* Re: [PATCH pve-cluster 2/2] api: cluster config: create new clusters with lower token coefficient
2026-02-12 11:57 ` [PATCH pve-cluster 2/2] api: cluster config: create new clusters with lower " Friedrich Weber
@ 2026-02-16 16:00 ` Maximiliano Sandoval
2026-02-16 19:36 ` Thomas Lamprecht
2026-02-16 16:09 ` Maximiliano Sandoval
1 sibling, 1 reply; 10+ messages in thread
From: Maximiliano Sandoval @ 2026-02-16 16:00 UTC (permalink / raw)
To: Friedrich Weber; +Cc: pve-devel
Friedrich Weber <f.weber@proxmox.com> writes:
A comment below
> corosync makes use of several timeouts, in particular the token and
> consensus timeouts. The sum of these two timeouts yields the minimum
> time a cluster needs to reestablish a membership after a token loss
> due to a complete node failure.
>
> By default, corosync sets the timeouts based on the cluster size [1]:
>
> token timeout = token + (#nodes - 2) * token_coefficient
> consensus timeout = 1.2 * token timeout
>
> token defaults to 3000ms, token_coefficient defaults to 650ms.
>
> With more than ~30 nodes in the default settings, the sum of token and
> consensus timeouts gets close to or exceeds 50-60s. As a result, after
> a token loss due to a complete node failure in an HA cluster, the
> watchdog may fence nodes because it takes too long to reestablish a
> new membership and quorum.
>
> One way to avoid this is to lower the sum of the token and consensus
> timeouts. The consensus timeout is intentionally slightly larger than
> the token timeout [2], so the definition of the consensus timeout in
> terms of the token timeout should be preserved. Since it does make
> sense to define both timeouts in terms of the cluster size, the most
> viable option to lower the timeouts appears to be to adjust the
> token_coefficient. Experiments suggest that the default 650ms is
> overly conservative considering the low-latency network requirements
> postulated in the admin guide [3].
>
> Hence, create new clusters with a default token coefficient of 125ms.
> This keeps the sum of token and consensus timeouts well below 50s for
> realistic cluster sizes.

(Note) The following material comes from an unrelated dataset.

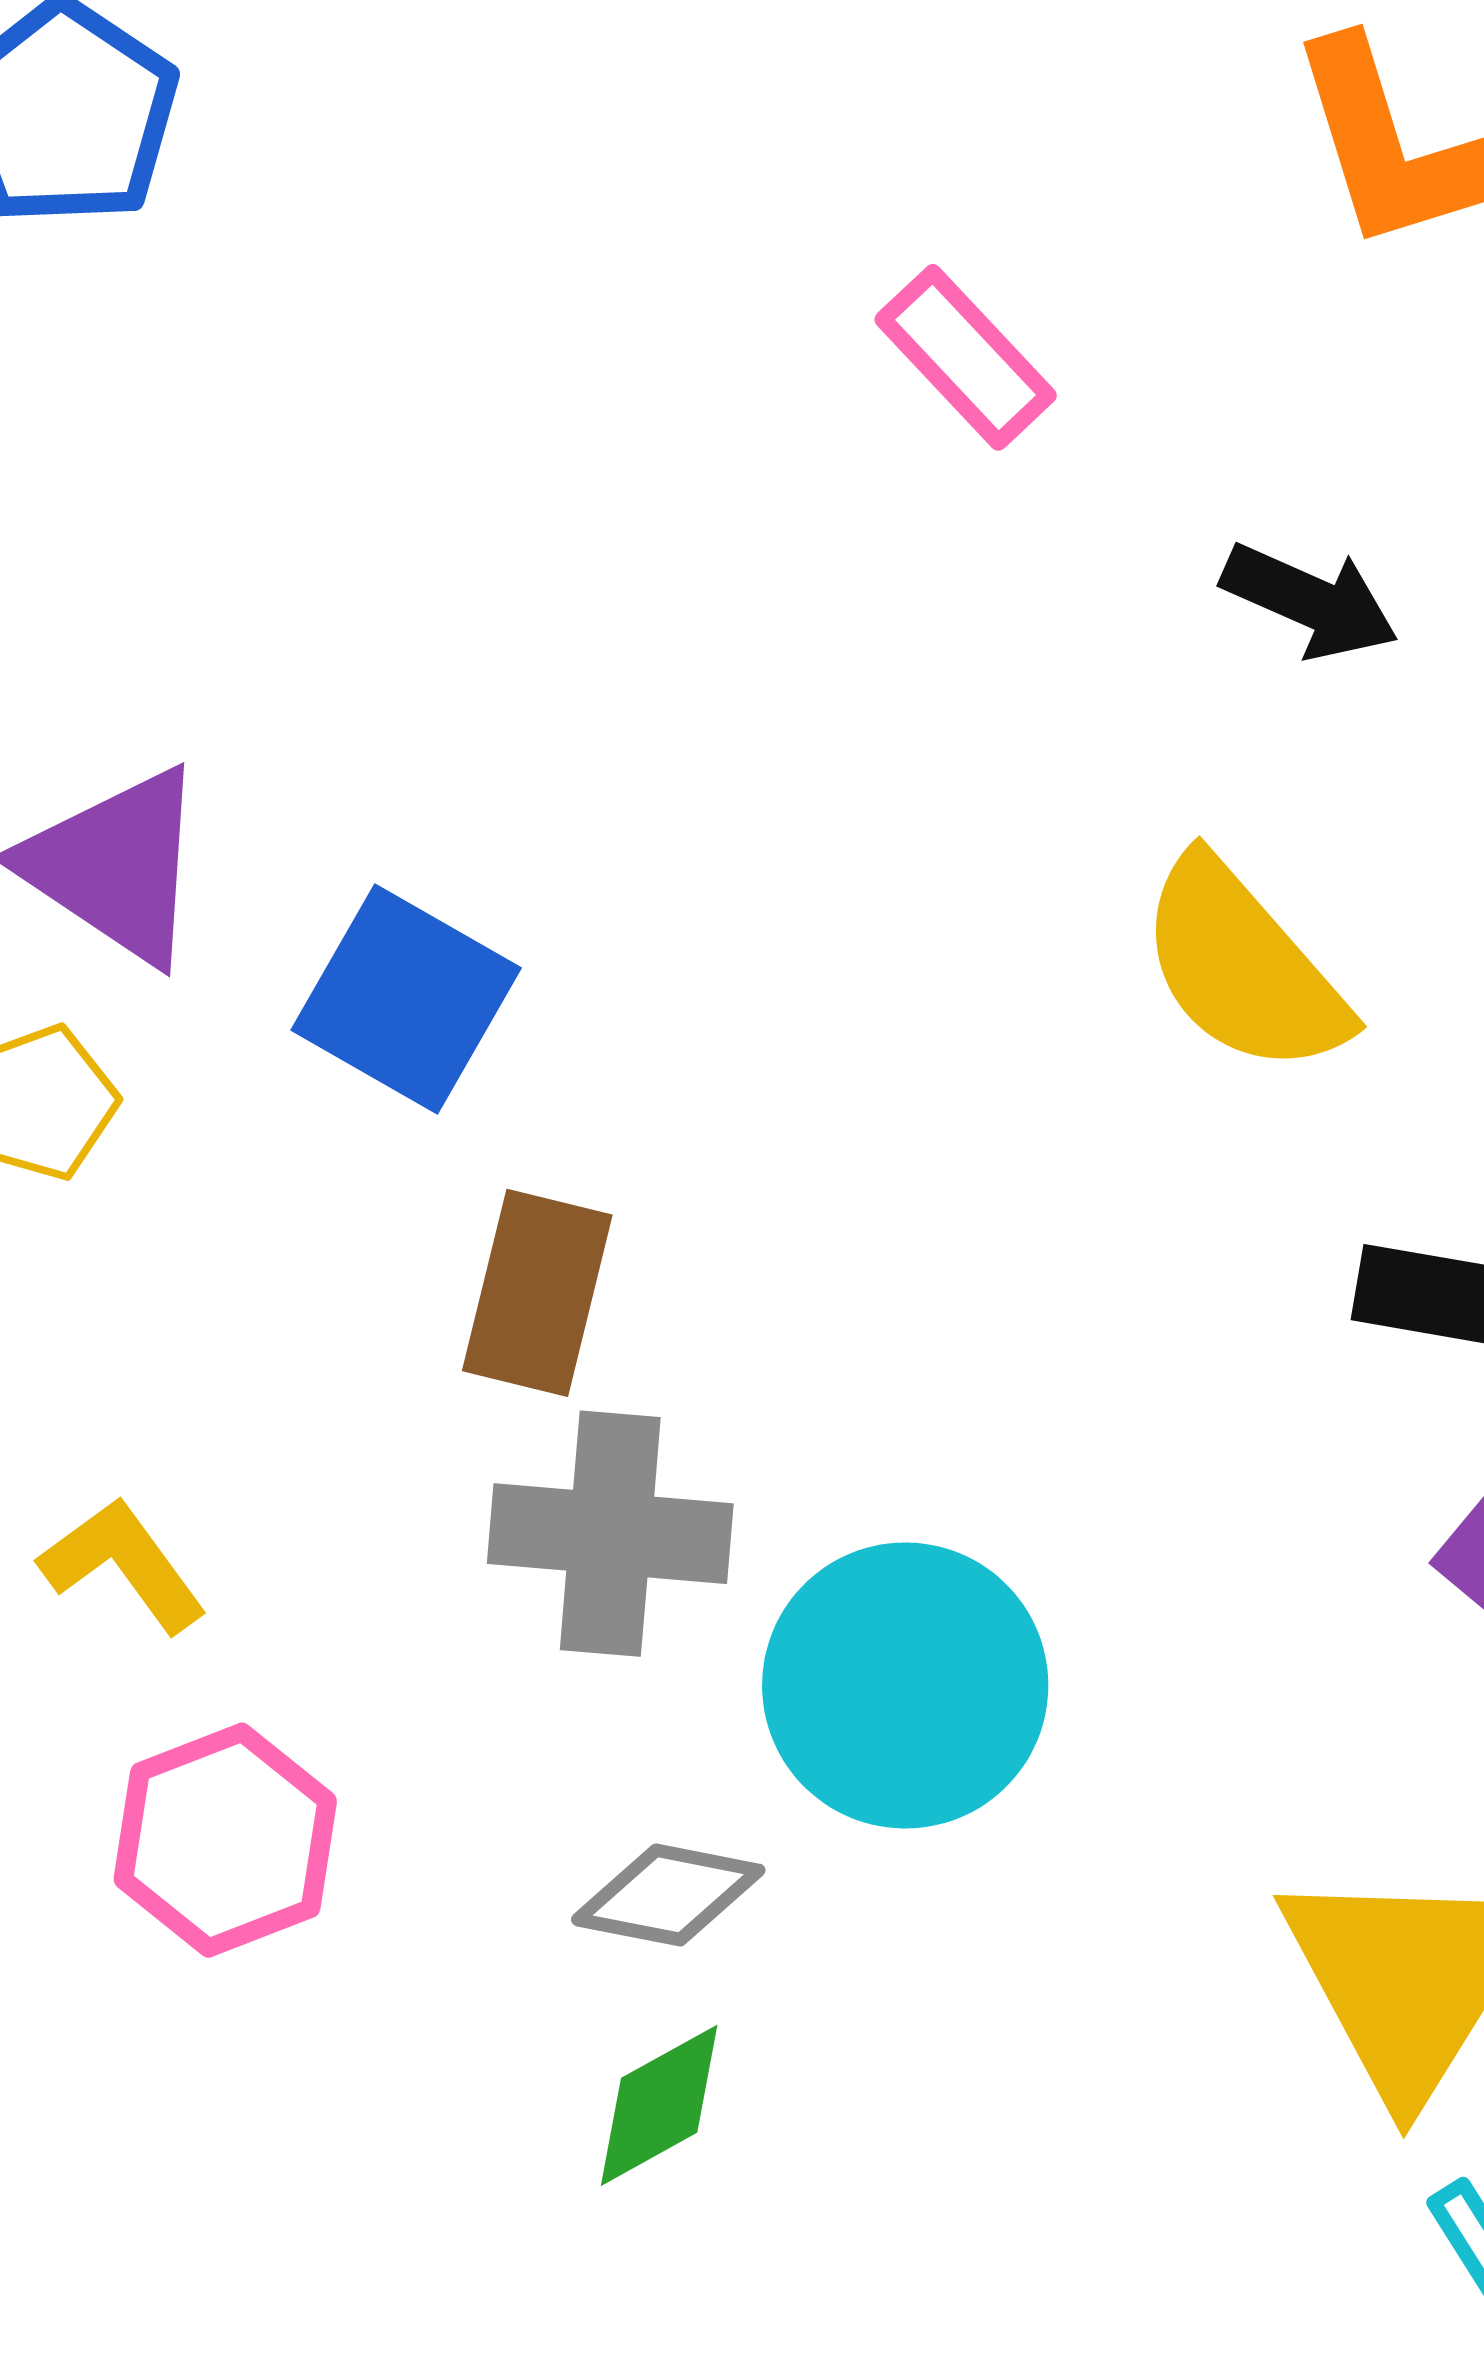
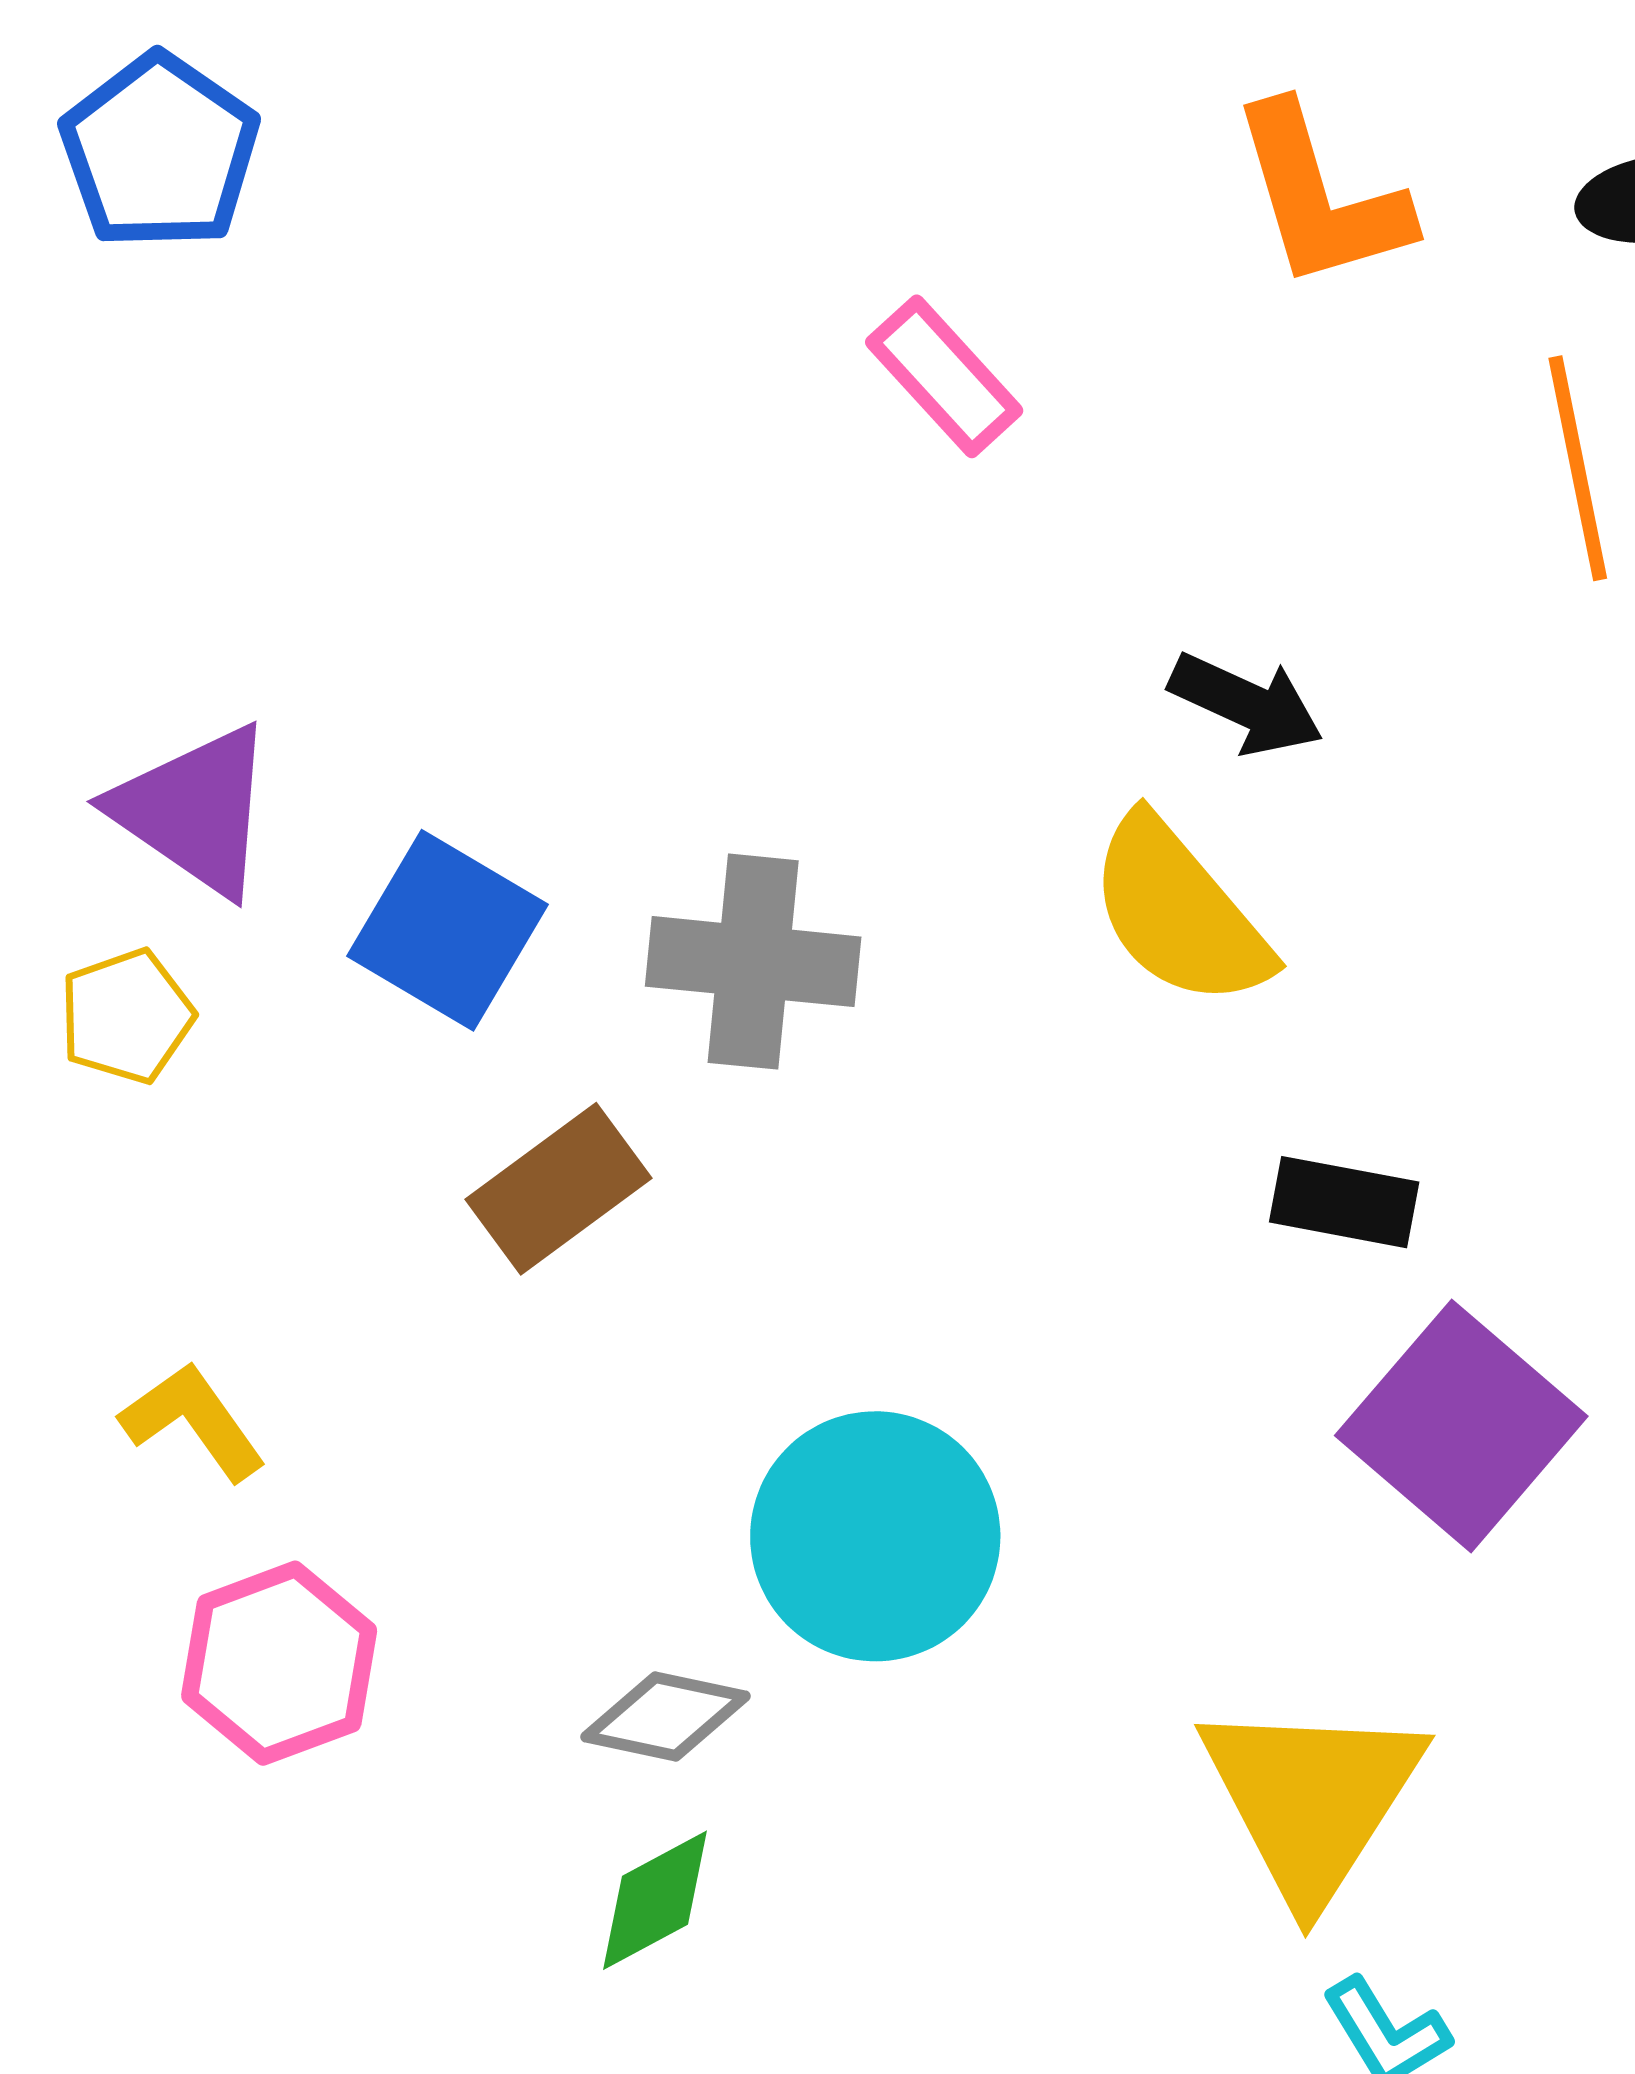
black arrow: (1310, 601) -> (1246, 704), moved
brown rectangle: (537, 1293) -> (558, 1189), turned 39
gray cross: (610, 1534) -> (753, 962), moved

Users who prefer a larger token coefficient
> can manually override the token coefficient when creating a cluster
> via pvecm create. The token coefficient can also be changed for an
> existing cluster, this will be documented separately.
>
> Note that knet_ping_interval and knet_ping_timeout are derived from
> the token timeout, hence, a lower token coefficient will result in
> more frequent kronosnet pings and shorter ping timeouts.
>
> With this change, newly created clusters will always set an explicit
> token_coefficient in their corosync.conf.
>
> [1] https://manpages.debian.org/trixie/corosync/corosync.conf.5.en.html#token_coefficient
> [2] https://github.com/corosync/corosync/commit/b3e19b29058eafc3e808ded7f4c2440c3f957392
> [3] https://pve.proxmox.com/pve-docs/chapter-pvecm.html#pvecm_cluster_network_requirements
>
> Signed-off-by: Friedrich Weber <f.weber@proxmox.com>
> ---
> src/PVE/API2/ClusterConfig.pm | 9 +++++++++
> 1 file changed, 9 insertions(+)
>
> diff --git a/src/PVE/API2/ClusterConfig.pm b/src/PVE/API2/ClusterConfig.pm
> index 1bc7bcf..8df257a 100644
> --- a/src/PVE/API2/ClusterConfig.pm
> +++ b/src/PVE/API2/ClusterConfig.pm
> @@ -111,12 +111,21 @@ __PACKAGE__->register_method({
> minimum => 1,
> optional => 1,
> },
> + 'token-coefficient' => {
> + type => 'integer',
> + description => "Token coefficient to set in the corosync configuration.",
> + default => 125,
> + minimum => 0,
>From man 5 corosync.conf's token_coefficient documentation: "This value
can be set to 0 resulting in effective removal of this feature.". If we
want to expose setting this to 0 I would document that it has a special
meaning and what does this entail. I would personally feel more
comfortable setting `minimum => 1` for now instead.
> + optional => 1,
> + },
> }),
> },
> returns => { type => 'string' },
> code => sub {
> my ($param) = @_;
>
> + $param->{'token-coefficient'} //= 125;
> +
> die "cluster config '$clusterconf' already exists\n" if -f $clusterconf;
>
> my $rpcenv = PVE::RPCEnvironment::get();
--
Maximiliano
^ permalink raw reply [flat|nested] 10+ messages in thread* Re: [PATCH pve-cluster 2/2] api: cluster config: create new clusters with lower token coefficient
2026-02-16 16:00 ` Maximiliano Sandoval
@ 2026-02-16 19:36 ` Thomas Lamprecht
2026-02-17 12:44 ` Maximiliano Sandoval
0 siblings, 1 reply; 10+ messages in thread
From: Thomas Lamprecht @ 2026-02-16 19:36 UTC (permalink / raw)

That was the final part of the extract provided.